The city of Los Angeles is suing International Business Machines Corp.’s Weather Channel unit, accusing the company of misleading consumers about how their location data was being used.
In a complaint filed Thursday in California state court, the city alleges IBM used detailed location data from users for targeted advertising and to identify consumer trends that might be useful to hedge funds, while at the same time telling consumers their location would only be used to localize weather forecasts. The suit doesn’t allege personally identifiable information was sold.
“Unbeknownst to many users, the Weather Channel App has tracked users’ detailed geolocation data for years,” the complaint alleges, calling the Weather Channel’s actions “unfair and fraudulent.” The complaint also says the Weather Channel profited from the data, “using it and monetizing it for purposes entirely unrelated to weather or the Weather Channel App.”

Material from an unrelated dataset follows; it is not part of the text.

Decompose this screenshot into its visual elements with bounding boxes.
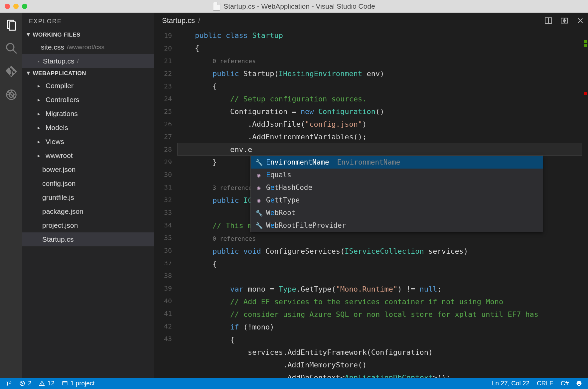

The lawsuit pulls IBM into the broader conversation about how tech companies use consumer data that has roiled the industry in the past two years and prompted intense questions from politicians, users and regulators. IBM has actively worked to paint itself as having better data practices than consumer platforms like Alphabet Inc.’s Google, Facebook Inc. and Twitter Inc.
IBM bought the Weather Channel’s digital assets, including its app and website, in 2015 to help build a pipeline of data it could feed into its Watson artificial intelligence system, John Kelly, who heads IBM’s cognitive solutions business, said at the time. Artificial intelligence systems like Watson demand huge data sets to train their algorithms on.
“The Weather Company has always been transparent with use of location data; the disclosures are fully appropriate, and we will defend them vigorously,” Ed Barbini, a spokesman for IBM said in a statement.
IBM Chief Executive Officer Ginni Rometty has used the attention around data privacy to try and differentiate IBM from other tech companies, saying the dominant consumer tech platforms should face more scrutiny from regulators.
In a November speech at an event with top European Union officials, Rometty said “irresponsible handling” of user data by “dominant consumer-facing platform companies” has created a “trust crisis.”